EXERCISE BRIEF: Among the entries, find the lines with the string "bahwa" and copy them.

=== Section Start ===

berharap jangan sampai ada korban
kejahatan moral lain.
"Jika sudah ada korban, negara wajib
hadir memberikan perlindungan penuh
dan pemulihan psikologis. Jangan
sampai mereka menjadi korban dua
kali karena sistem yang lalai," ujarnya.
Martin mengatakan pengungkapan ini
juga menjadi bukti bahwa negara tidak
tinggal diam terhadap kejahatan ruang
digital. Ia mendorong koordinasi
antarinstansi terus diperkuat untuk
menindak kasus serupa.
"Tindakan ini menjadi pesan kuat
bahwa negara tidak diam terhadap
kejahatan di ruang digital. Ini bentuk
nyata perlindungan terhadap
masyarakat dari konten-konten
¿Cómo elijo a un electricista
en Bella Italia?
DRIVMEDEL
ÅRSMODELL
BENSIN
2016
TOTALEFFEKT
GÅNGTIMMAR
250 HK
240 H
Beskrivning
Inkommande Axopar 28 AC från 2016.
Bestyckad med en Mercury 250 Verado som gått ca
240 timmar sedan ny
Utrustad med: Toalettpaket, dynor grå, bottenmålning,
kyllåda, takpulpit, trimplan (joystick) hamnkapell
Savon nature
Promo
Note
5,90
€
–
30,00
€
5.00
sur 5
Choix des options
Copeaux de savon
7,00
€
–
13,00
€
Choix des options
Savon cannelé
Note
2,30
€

=== Section End ===
=== Section Start ===

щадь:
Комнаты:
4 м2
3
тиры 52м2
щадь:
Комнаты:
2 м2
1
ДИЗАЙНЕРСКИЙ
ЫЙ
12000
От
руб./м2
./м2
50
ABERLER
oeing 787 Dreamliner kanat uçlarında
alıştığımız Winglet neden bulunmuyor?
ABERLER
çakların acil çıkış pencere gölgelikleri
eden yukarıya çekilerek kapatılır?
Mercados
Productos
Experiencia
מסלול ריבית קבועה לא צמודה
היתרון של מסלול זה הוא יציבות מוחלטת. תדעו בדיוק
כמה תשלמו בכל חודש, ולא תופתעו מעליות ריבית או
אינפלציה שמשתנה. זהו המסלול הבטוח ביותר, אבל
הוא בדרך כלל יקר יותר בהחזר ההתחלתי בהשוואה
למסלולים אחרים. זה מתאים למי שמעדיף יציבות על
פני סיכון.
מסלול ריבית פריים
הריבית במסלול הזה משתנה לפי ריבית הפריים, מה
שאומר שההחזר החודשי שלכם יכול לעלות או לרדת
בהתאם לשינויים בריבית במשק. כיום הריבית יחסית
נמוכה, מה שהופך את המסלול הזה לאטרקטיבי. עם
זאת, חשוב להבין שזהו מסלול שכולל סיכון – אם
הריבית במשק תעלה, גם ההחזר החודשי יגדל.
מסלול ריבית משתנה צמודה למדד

=== Section End ===
=== Section Start ===

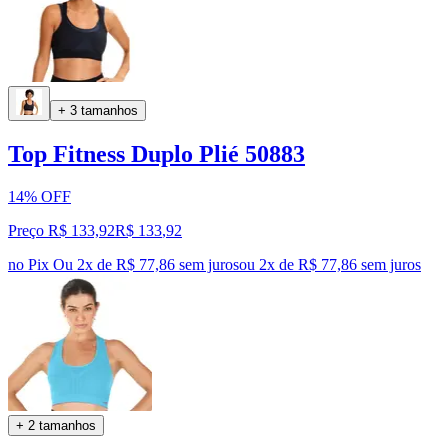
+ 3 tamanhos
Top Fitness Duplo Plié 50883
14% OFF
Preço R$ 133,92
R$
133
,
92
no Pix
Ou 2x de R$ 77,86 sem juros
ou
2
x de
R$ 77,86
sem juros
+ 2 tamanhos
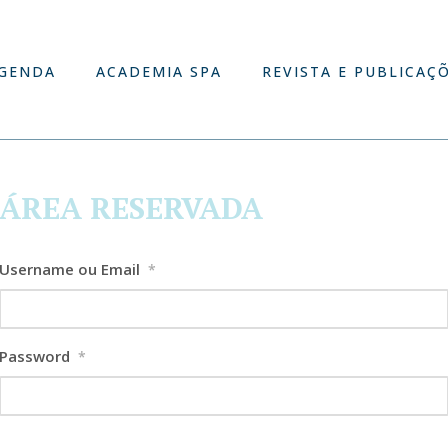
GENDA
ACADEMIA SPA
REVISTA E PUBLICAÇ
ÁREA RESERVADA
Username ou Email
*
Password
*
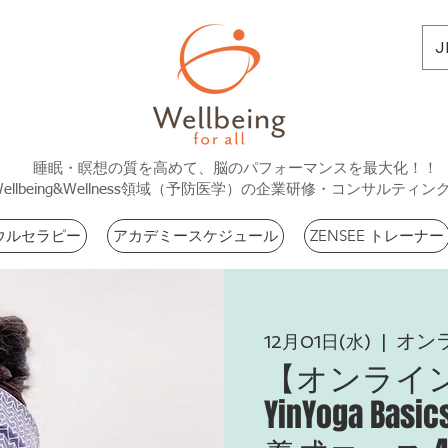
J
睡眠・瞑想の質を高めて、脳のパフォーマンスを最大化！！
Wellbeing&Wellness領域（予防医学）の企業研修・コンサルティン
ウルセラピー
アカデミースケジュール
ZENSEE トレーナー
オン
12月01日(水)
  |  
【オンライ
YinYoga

=== Section End ===

ANSWER BOX:
juga menjadi bukti bahwa negara tidak
bahwa negara tidak diam terhadap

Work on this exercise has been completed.